Data Start Marker

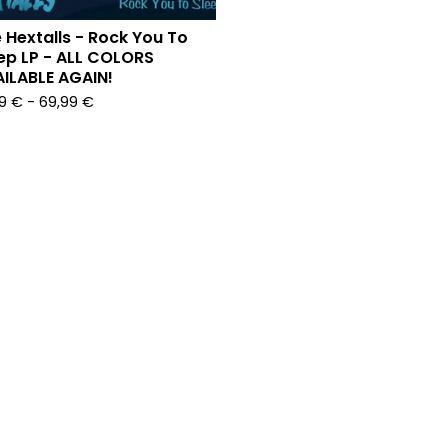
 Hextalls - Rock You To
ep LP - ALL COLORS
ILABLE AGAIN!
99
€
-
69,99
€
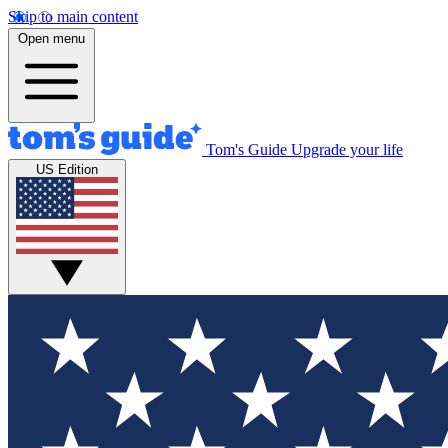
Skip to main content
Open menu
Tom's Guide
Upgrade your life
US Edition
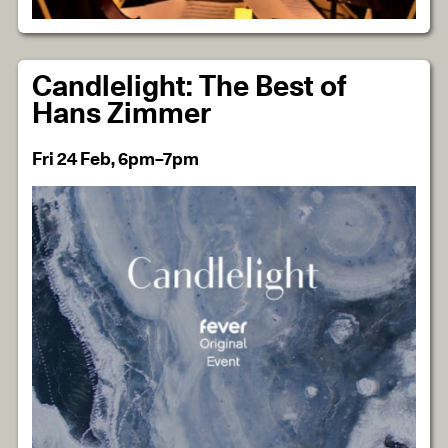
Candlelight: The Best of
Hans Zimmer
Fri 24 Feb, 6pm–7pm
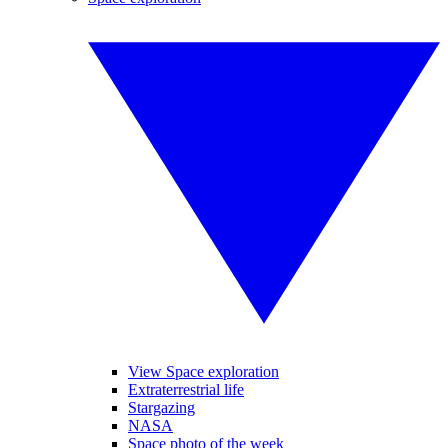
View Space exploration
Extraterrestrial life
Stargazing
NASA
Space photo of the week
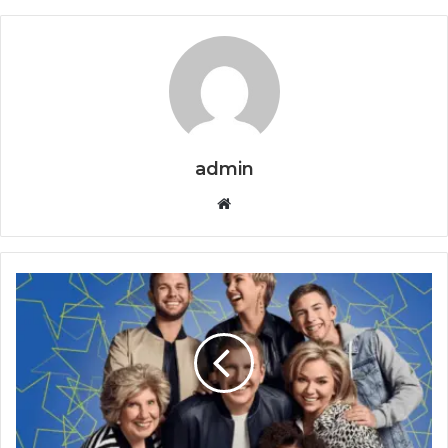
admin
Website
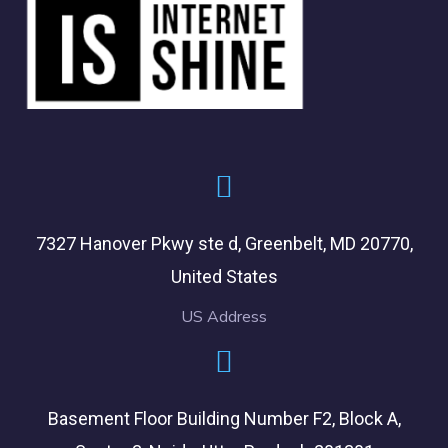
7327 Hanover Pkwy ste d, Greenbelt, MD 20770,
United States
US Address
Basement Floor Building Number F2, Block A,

Data End Marker
Data Start Marker

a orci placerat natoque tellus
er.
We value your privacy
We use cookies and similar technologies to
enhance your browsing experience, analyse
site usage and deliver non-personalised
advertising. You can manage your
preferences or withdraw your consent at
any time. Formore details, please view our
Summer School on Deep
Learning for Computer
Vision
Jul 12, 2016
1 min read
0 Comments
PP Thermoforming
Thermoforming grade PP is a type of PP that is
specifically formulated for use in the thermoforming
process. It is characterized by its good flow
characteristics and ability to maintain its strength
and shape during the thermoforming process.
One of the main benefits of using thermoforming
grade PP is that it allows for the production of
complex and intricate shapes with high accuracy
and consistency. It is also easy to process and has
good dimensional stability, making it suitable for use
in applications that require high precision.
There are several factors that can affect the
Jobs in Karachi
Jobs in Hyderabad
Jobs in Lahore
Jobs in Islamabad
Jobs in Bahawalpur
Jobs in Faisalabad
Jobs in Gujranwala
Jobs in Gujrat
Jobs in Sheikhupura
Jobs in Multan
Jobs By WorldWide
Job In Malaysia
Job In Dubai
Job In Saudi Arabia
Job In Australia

Data End Marker
Data Start Marker

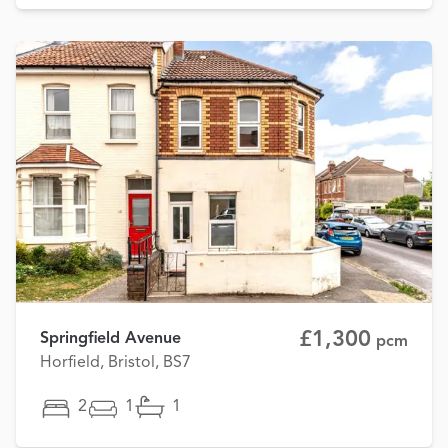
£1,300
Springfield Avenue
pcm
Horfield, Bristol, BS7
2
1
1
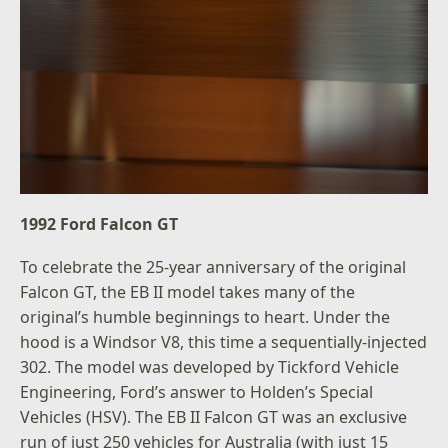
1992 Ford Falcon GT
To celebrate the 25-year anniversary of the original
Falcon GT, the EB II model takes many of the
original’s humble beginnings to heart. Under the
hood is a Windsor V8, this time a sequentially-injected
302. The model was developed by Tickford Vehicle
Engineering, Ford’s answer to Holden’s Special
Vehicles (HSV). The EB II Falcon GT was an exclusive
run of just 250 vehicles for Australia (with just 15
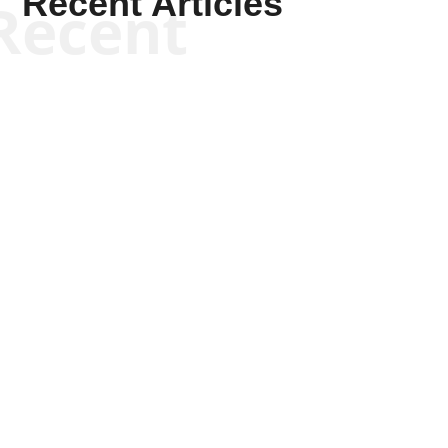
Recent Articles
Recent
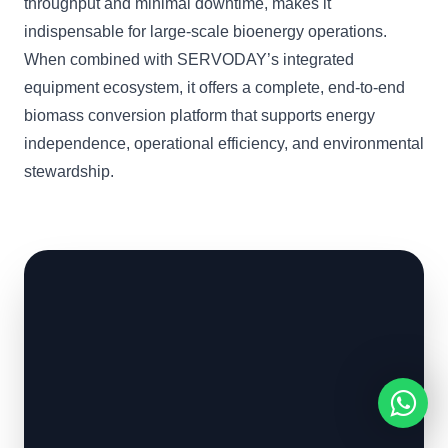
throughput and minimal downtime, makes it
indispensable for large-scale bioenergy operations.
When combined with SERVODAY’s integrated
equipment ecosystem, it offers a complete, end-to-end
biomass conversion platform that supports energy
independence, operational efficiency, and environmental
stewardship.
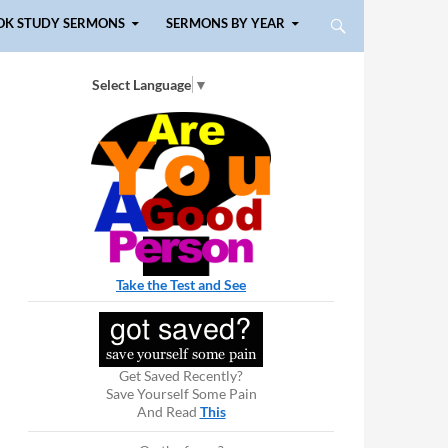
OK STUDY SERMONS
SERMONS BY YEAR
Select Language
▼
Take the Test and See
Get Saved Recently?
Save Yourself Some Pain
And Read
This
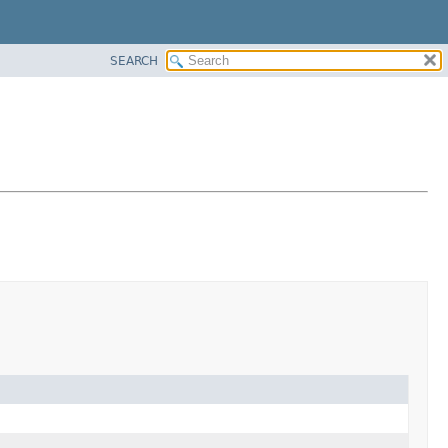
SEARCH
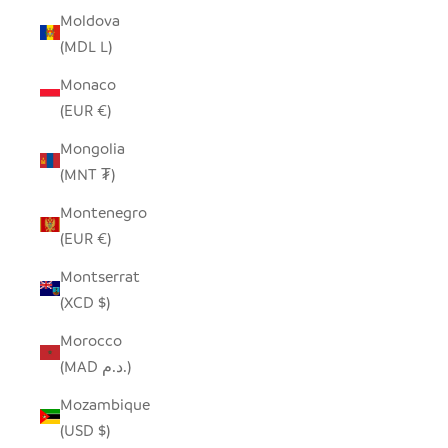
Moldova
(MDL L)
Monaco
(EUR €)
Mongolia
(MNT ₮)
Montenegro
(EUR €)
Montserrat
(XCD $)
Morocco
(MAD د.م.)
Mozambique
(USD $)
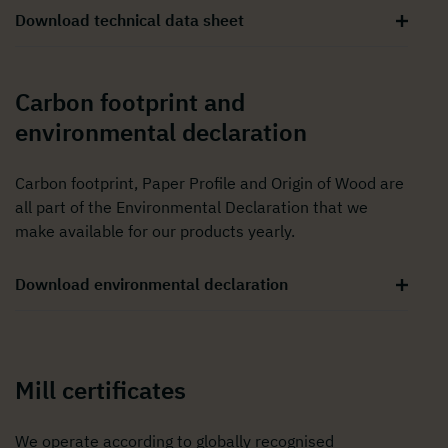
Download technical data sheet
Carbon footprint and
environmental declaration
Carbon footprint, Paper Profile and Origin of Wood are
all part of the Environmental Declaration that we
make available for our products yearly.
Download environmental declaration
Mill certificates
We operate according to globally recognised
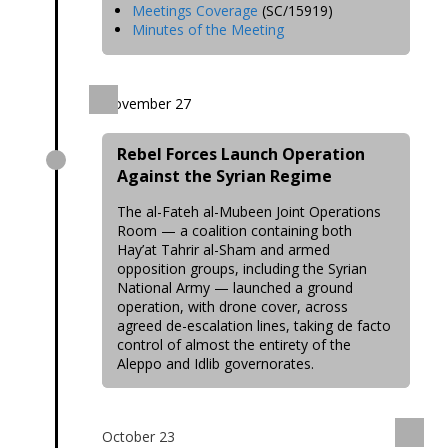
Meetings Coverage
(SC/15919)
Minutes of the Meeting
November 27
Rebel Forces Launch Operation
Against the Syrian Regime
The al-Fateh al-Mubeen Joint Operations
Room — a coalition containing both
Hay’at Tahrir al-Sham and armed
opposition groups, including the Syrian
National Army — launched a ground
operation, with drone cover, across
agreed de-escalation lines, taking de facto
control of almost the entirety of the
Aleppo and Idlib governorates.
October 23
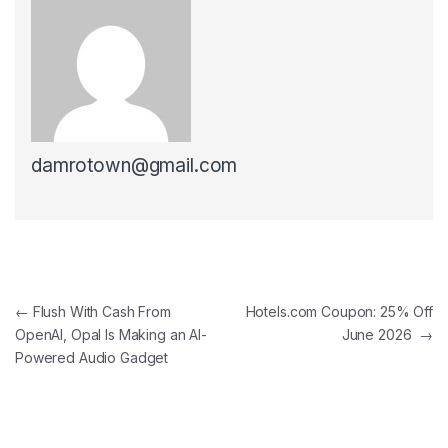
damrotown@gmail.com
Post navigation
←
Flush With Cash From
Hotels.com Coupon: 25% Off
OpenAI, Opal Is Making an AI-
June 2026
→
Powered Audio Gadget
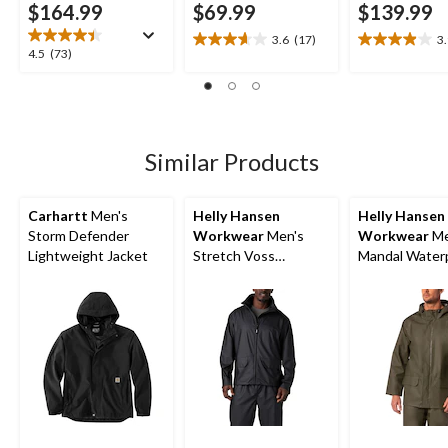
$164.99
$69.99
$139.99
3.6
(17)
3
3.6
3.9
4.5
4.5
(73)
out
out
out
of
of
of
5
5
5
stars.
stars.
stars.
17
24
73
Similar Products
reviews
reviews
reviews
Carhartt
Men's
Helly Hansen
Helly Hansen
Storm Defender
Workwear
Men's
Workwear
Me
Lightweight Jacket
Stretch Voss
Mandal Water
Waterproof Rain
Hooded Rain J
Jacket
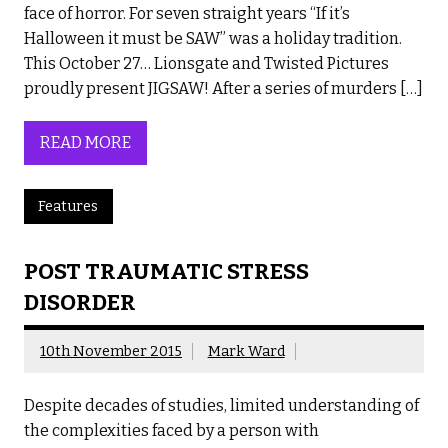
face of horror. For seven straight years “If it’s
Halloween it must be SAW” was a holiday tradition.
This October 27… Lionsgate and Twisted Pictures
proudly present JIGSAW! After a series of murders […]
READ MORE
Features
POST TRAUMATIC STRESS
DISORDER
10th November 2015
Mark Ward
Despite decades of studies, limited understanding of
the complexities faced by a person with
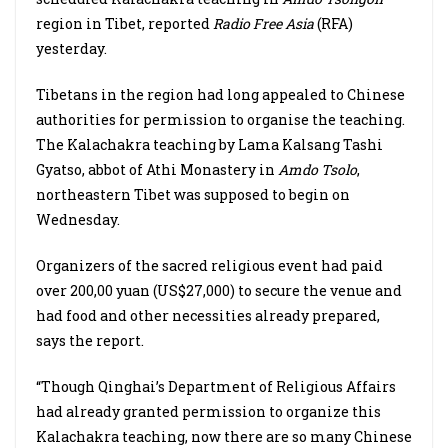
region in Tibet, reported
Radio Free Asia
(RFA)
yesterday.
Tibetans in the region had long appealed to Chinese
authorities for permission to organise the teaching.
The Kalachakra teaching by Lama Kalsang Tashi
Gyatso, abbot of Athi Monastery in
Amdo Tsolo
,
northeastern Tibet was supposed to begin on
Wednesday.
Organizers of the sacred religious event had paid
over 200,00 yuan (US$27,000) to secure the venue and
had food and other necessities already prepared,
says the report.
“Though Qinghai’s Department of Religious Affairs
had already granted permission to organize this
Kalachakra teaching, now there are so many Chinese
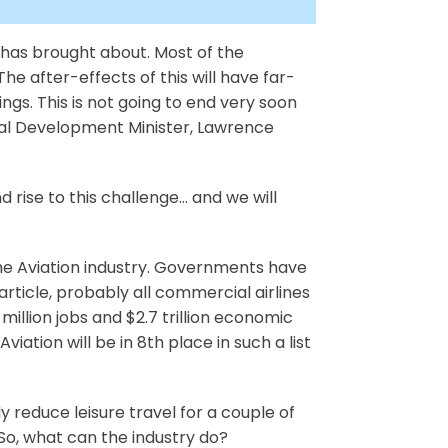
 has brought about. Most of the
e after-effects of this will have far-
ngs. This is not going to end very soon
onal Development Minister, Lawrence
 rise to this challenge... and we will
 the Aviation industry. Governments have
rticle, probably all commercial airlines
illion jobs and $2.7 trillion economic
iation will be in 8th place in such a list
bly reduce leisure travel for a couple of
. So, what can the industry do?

Data End Marker

- **Exercise description**
Every line above that holds the word "Falcon" is to be found and copied.

- **Answer box**
1992 Ford Falcon GT
Falcon GT, the EB II model takes many of the
Vehicles (HSV). The EB II Falcon GT was an exclusive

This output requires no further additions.